2.Dairemizin 22.03.2022 tarihli bozma ilamında; bilirkişi heyetince gizli ayıp olarak nitelendirilen imalatlar yönünden ayıp ihbarının süresinde yapılıp yapılmadığı hususunda ek rapor alınması gerektiği ve metrekare eksikliğinin açık ayıp niteliğinde olup malın teslim tarihinden itibaren 30 gün içinde davalıya ayıp ihbarında bulunup bulunmadığının tespiti yönünde kararın bozulduğu, Mahkemece bozmaya uyularak 14.11.2022 tarihinde ek rapor alındığı, ek raporda davacının açık ayıplar yönünden 30 günlük süre içinde davalı tarafa ihbarda bulunulmadığı, gizli ayıpların kış/yağış nedeniyle ve daire/bina kullanıldıkça ortaya çıkan ayıplar olduğu ve süresinde ihbarda bulunulduğu belirtildiği halde Mahkemece taşınmazın metrekare eksikliğinin eksik ifa olarak değerlendirilip süresinde ihbarda bulunulduğu kabul edilerek karar verilmesi doğru görülmemiştir.

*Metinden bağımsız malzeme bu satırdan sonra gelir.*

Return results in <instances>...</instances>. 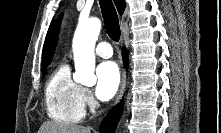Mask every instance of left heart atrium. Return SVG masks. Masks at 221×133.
Wrapping results in <instances>:
<instances>
[{
	"instance_id": "left-heart-atrium-1",
	"label": "left heart atrium",
	"mask_w": 221,
	"mask_h": 133,
	"mask_svg": "<svg viewBox=\"0 0 221 133\" xmlns=\"http://www.w3.org/2000/svg\"><path fill=\"white\" fill-rule=\"evenodd\" d=\"M120 84V72L116 63L102 62L96 68L95 93L101 100H108L114 96Z\"/></svg>"
}]
</instances>
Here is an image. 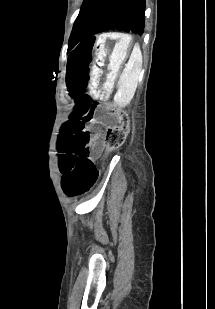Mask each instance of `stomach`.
Segmentation results:
<instances>
[{"mask_svg":"<svg viewBox=\"0 0 215 309\" xmlns=\"http://www.w3.org/2000/svg\"><path fill=\"white\" fill-rule=\"evenodd\" d=\"M134 47L133 37L124 32H106L95 42V61L90 72L92 95L105 99L112 91L124 60ZM137 48L135 46L133 50Z\"/></svg>","mask_w":215,"mask_h":309,"instance_id":"obj_1","label":"stomach"}]
</instances>
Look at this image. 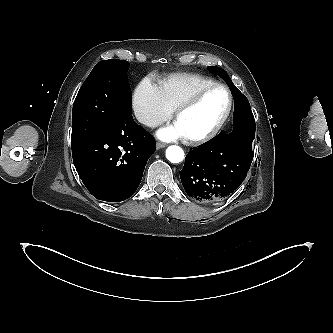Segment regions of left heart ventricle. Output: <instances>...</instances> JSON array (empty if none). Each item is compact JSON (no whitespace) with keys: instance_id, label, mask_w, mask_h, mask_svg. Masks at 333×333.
<instances>
[{"instance_id":"1","label":"left heart ventricle","mask_w":333,"mask_h":333,"mask_svg":"<svg viewBox=\"0 0 333 333\" xmlns=\"http://www.w3.org/2000/svg\"><path fill=\"white\" fill-rule=\"evenodd\" d=\"M228 105L227 92L216 88L208 92L193 108L176 121L185 137H195L210 131L222 118Z\"/></svg>"}]
</instances>
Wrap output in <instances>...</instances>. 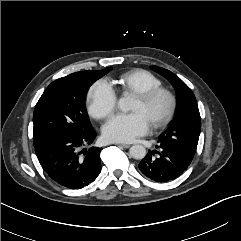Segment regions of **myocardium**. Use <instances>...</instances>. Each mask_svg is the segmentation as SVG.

3.Bu durumda, Mahkemece 22.03.2022 tarihli bozma ilamı doğrultusunda inceleme yapılarak varılacak sonuç çerçevesinde bir karar verilmesi gerekirken; bozma ilamı gerekleri yerine getirilmeden karar verilmiş olması doğru görülmemiş, bozmayı gerektirmiştir.

VI. KARAR

Açıklanan sebeplerle,

1. Davalı vekilinin sair temyiz itirazlarının reddine,

2. Temyiz olunan Mahkeme kararının 6100 sayılı Hukuk Muhakemeleri Kanunu'nun Geçici 3 üncü maddesi atfıyla 1086 sayılı Hukuk Usulü Muhakemeleri Kanunu'nun (1086 sayılı Kanun) 428 maddesi gereğince davalı yararına BOZULMASINA,

Peşin alınan temyiz harcının istek halinde temyiz eden davalıya iadesine,

1086 sayılı Kanun'un 440 ıncı maddesi gereğince karar düzeltme yolu kapalı olmak üzere,

23.01.2025 tarihinde oy birliğiyle karar verildi.